Nafciarki w dziesięciu meczach zgromadziły 24 punkty i o dwa wyprzedzają Forty Piątnica, o cztery Zamłynie Radom oraz Polonię Warszawa (Polonia ma zaległy mecz z Włókniarzem), o pięć Dargfil Tomaszów Maz., a o sześć LSS Legię (zaległy mecz z Ekosportem). Jeżeli nasza drużyna wygra z Zamłyniem, będzie pewna spędzenia przerwy między rozgrywkami na fotelu liderek.
NAJBLIŻSZY PRZECIWNIK
Klub Sportowy Zamłynie Radom został założony w 1998 roku. Drużyna uczestniczy w oficjalnych rozgrywkach od sezonu 2001/02, a w kampaniach 2002/03 i 2003/04 występowała nawet na najwyższym poziomie ligowym w kraju (wówczas I liga). Trenerem zespołu od początku jego istnienia był Andrzej Pluta, a zmieniło się to dopiero w minioną zimę. Doświadczonego szkoleniowca zastąpił na tym stanowisku Jarosław Gromek.
Ciekawa jest historia pojedynków pomiędzy naszymi zespołami. Po raz pierwszy z Zamłyniem płocczanki spotkały się w rozgrywkach wojewódzkiego Pucharu Polski w sezonie 2014/15. Pierwszoligowa wówczas drużyna odpadła z rywalizacji w starciu z trzecioligowymi Królewskimi po rzutach karnych (w regulaminowym czasie padł remis 2:2). Jak się później okazało, radomianki wycofały się z walki o utrzymanie na drugim poziomie rozgrywkowym na dwie kolejki przed końcem tamtego sezonu (wcześniej zdobywając jedynie 5 punktów w 16 spotkaniach), nie wystartowały w kolejnym, a po roku nieobecności kampanię 2016/17 rozpoczęły w III lidze. Kilka kolejnych starć z płocczankami układało się jednak po myśli radomianek. Aż 5 z 6 kolejnych spotkań kończyło się zwycięstwem naszych najbliższych przeciwniczek, a raz padł remis 1:1. Po trzech latach gry na poziomie III ligi Zamłynie awansowało szczebel wyżej, aby już rok później znowu zagrać w III lidze, tym razem jednak już nie wojewódzkiej, a makroregionalnej. W sezonie 2020/21 w Radomiu nasze zawodniczki zwyciężyły 2:0, natomiast na wiosnę w Płocku padł remis 2:2. W poprzedniej kampanii Nafciarki rozbiły jesienią Zamłynie 5:0, a wiosną na terenie rywalek obejrzeliśmy remis 2:2. Cały sezon radomianki zakończyły na 10. (na 12) miejscu w tabeli.

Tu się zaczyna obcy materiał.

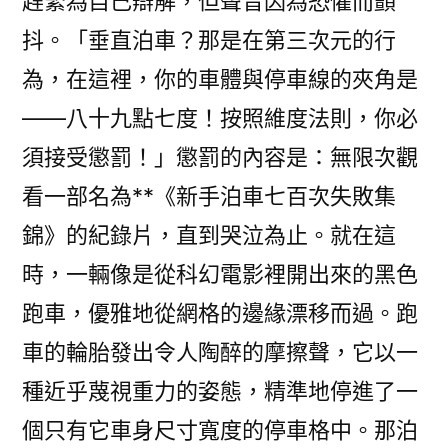
趕緊為自己辯解，但聲音因為恐懼而顫
抖。「垂直泊車？那是在第三次元的行
為，在這裡，你的車體與停車線的夾角是
——八十九點七度！按照維度法則，你必
須接受懲罰！」懲罰的內容是：無限次觀
看一部名為**《新手泊車七百次失敗集
錦》的紀錄片，直到哭泣為止。就在這
時，一輛像是從科幻電影裡開出來的黑色
跑車，優雅地從網格的邊緣漂移而過。跑
車的輪胎發出令人陶醉的摩擦聲，它以一
種近乎蔑視重力的姿態，精準地停進了一
個只有它車身尺寸寬度的停車格中。那泊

Po nieco gorszej poprzedniej kampanii Zamłynie ponownie aspiruje do miana czołowej drużyny ligi. Po dziesięciu seriach gier zajmuje 3. miejsce z dorobkiem 20 punktów (6 zwycięstw, 2 remisy, 2 porażki). Bilans bramkowy 25:10 (2. najmniej straconych). Na własnym terenie radomianki jeszcze nie przegrały – 3 zwycięstwa i remis. Swoje mecze (z jednym wyjątkiem) rozgrywają na stadionie w oddalonym o 15 km od Radomia Orońsku. Najlepszymi strzelczyniami drużyny są Izabela Konobrodzka i Kamila Leśniewska (obie po 6 goli).
Początek spotkania Zamłynie Radom – Wisła Płock w niedzielę 6 listopada o 14:00 na stadionie w Orońsku.